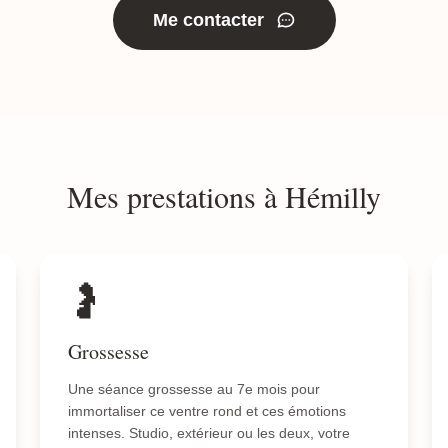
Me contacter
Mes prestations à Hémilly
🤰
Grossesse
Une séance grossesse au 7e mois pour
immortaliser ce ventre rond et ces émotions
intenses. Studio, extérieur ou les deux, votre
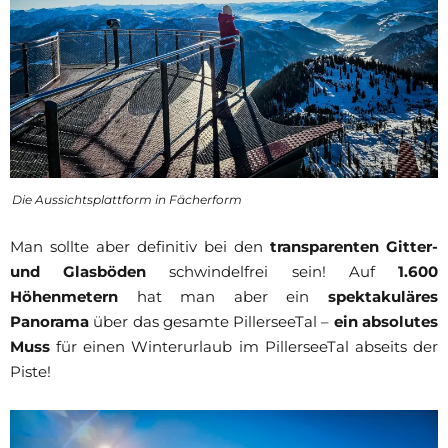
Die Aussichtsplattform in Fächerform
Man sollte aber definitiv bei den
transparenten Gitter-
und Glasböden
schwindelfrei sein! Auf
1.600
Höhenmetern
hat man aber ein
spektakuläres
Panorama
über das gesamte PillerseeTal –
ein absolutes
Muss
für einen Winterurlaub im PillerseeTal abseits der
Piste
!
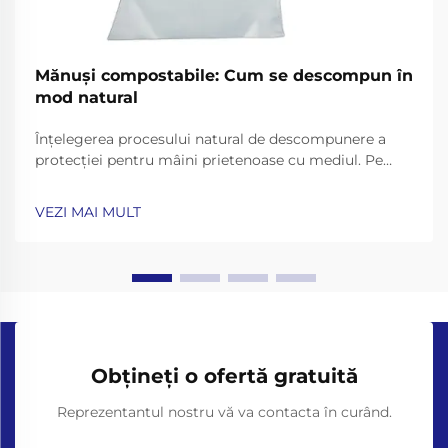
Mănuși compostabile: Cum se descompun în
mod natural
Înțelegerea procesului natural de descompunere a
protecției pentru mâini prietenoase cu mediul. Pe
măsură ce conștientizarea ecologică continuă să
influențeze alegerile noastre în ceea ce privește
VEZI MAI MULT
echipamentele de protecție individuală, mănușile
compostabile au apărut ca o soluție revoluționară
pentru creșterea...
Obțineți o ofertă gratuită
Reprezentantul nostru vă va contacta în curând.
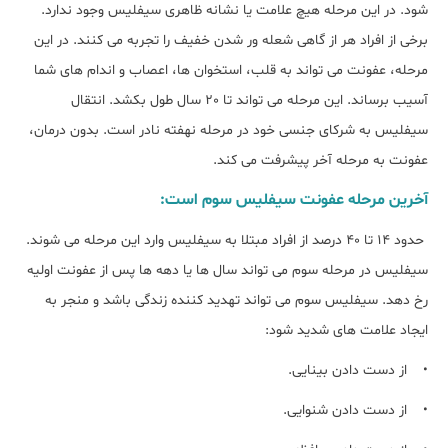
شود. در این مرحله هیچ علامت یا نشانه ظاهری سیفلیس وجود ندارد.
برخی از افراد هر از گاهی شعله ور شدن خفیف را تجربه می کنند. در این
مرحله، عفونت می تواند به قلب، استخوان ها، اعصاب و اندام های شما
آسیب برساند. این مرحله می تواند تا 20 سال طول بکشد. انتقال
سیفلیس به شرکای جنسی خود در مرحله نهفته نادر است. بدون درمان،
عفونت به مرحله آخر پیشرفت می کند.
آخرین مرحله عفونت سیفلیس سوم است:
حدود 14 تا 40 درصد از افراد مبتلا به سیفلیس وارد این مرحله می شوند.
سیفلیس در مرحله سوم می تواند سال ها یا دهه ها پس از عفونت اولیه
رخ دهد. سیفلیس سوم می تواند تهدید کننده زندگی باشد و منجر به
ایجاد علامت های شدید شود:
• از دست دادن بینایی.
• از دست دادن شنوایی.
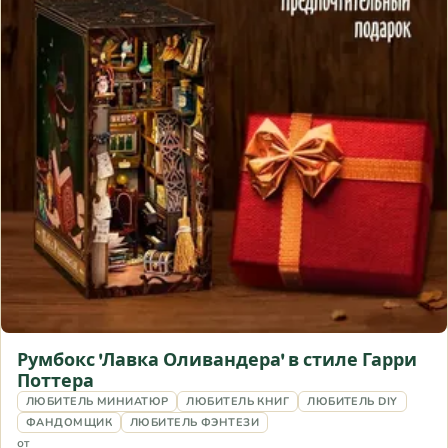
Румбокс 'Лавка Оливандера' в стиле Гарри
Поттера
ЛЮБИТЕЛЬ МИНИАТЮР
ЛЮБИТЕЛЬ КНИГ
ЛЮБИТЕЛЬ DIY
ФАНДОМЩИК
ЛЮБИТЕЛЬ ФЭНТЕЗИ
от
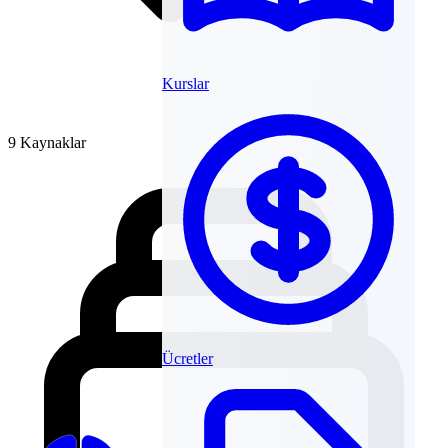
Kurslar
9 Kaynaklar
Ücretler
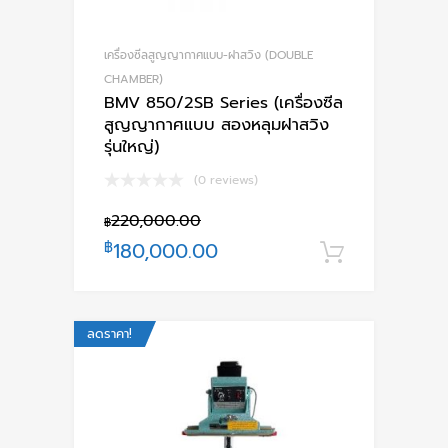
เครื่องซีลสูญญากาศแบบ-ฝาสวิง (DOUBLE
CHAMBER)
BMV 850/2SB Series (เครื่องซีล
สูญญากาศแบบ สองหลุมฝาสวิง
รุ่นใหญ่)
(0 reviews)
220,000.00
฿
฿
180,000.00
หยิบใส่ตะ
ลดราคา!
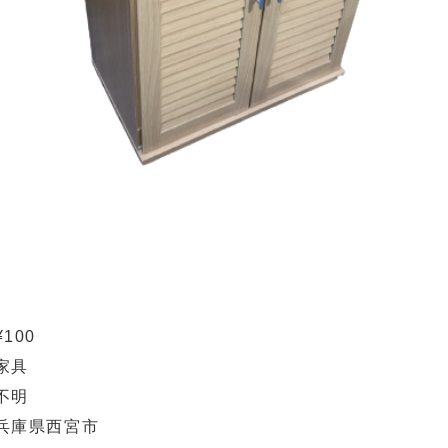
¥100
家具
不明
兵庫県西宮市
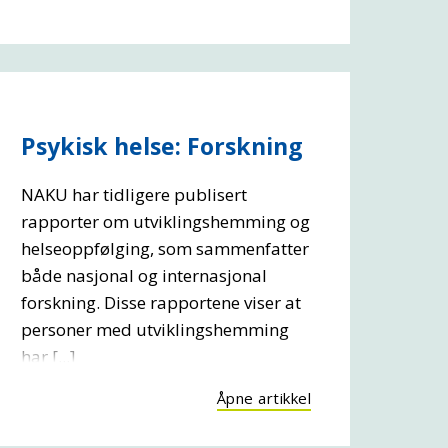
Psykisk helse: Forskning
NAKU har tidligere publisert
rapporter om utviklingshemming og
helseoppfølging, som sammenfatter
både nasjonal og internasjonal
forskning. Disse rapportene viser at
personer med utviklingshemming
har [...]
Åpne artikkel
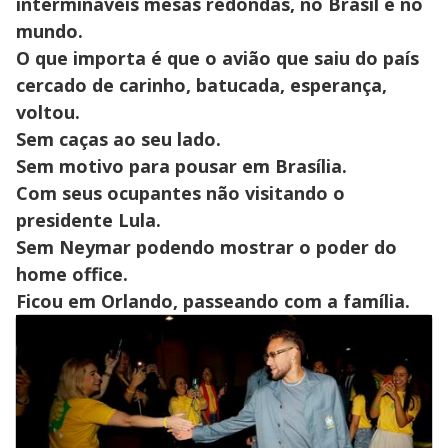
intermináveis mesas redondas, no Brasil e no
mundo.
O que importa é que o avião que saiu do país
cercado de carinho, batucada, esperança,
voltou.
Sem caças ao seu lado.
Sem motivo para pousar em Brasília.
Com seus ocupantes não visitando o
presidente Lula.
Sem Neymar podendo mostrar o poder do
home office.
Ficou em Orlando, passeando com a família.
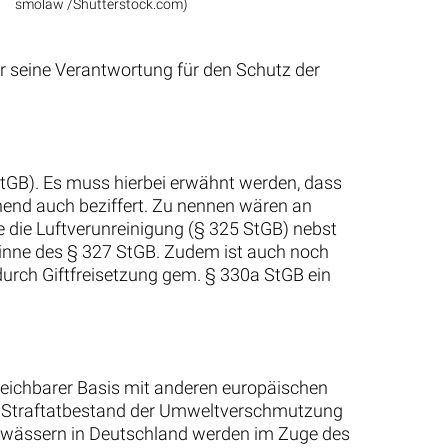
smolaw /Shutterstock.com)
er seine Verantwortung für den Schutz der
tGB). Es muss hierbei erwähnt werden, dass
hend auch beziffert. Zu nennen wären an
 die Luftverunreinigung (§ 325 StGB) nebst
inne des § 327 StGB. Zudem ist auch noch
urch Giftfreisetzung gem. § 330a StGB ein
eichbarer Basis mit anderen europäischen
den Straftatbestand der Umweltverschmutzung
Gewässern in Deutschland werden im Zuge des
...
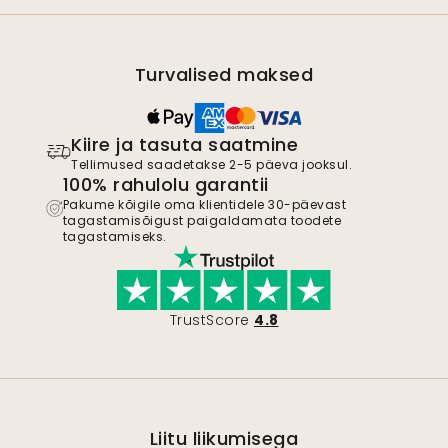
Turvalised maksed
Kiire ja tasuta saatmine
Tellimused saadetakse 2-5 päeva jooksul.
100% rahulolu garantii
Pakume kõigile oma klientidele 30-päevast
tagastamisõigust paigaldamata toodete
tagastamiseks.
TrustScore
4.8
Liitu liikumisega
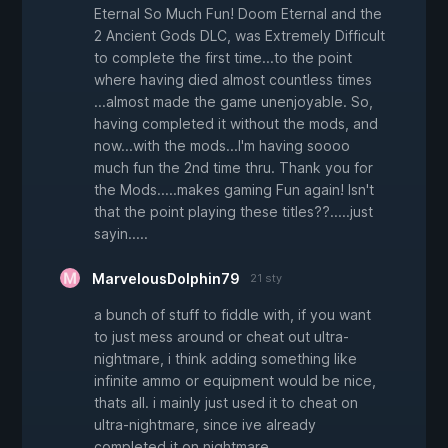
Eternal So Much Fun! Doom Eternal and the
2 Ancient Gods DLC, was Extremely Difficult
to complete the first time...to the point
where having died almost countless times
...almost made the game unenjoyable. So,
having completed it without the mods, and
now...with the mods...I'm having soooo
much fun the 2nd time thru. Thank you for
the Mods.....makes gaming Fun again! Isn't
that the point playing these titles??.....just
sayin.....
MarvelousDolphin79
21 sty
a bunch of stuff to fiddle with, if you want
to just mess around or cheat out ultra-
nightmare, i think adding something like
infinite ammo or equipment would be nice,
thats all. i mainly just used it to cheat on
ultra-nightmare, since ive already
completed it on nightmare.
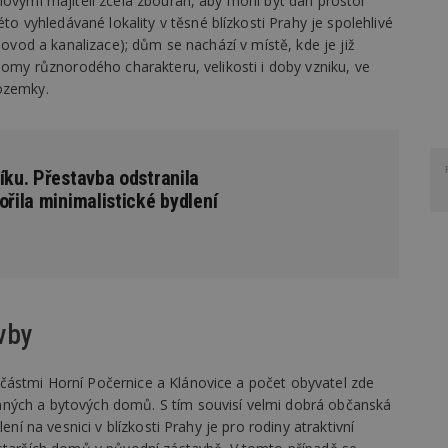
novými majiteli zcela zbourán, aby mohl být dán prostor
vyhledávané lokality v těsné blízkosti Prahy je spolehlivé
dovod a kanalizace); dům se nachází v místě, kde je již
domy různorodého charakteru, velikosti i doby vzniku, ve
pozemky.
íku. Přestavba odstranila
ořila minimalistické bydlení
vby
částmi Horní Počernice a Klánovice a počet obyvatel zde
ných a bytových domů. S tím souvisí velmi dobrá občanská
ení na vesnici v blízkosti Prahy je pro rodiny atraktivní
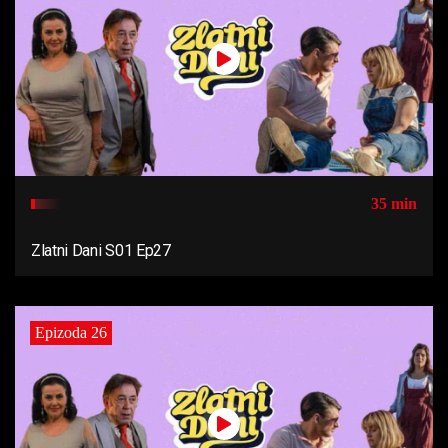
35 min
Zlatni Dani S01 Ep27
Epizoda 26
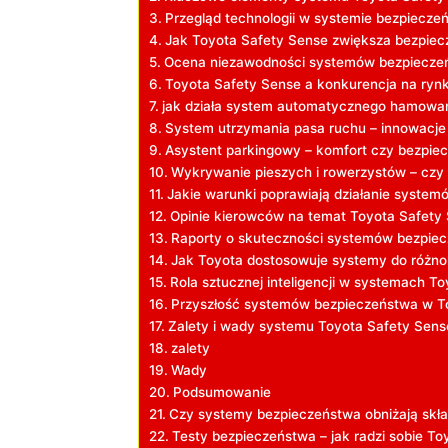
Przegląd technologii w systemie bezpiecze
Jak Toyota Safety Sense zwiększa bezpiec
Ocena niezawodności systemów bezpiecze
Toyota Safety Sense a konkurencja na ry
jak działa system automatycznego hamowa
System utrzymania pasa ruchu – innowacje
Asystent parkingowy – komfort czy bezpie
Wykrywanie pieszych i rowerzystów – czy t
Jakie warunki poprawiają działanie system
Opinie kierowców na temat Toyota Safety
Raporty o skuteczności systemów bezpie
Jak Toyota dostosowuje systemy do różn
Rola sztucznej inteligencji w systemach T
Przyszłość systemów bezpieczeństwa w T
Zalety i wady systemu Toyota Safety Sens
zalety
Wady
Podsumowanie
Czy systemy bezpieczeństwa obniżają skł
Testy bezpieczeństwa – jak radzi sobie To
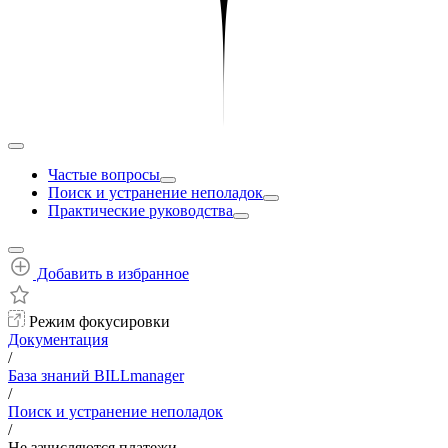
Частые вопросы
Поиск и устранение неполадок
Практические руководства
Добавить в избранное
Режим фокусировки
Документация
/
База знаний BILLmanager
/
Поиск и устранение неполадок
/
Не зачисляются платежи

**Exercise**
Pictures in the material above should be skipped; print exactly the lines from the one with "Me contacter" through the one with "mod natural".

**Task response**
Me contacter
Mes prestations à Hémilly
🤰
Grossesse
Une séance grossesse au 7e mois pour
immortaliser ce ventre rond et ces émotions
intenses. Studio, extérieur ou les deux, votre
Die Aussichtsplattform in Fächerform
Man sollte aber definitiv bei den
transparenten Gitter-
und Glasböden
schwindelfrei sein! Auf
1.600
Höhenmetern
hat man aber ein
spektakuläres
Panorama
über das gesamte PillerseeTal –
ein absolutes
Muss
für einen Winterurlaub im PillerseeTal abseits der
Piste
!
Mănuși compostabile: Cum se descompun în
mod natural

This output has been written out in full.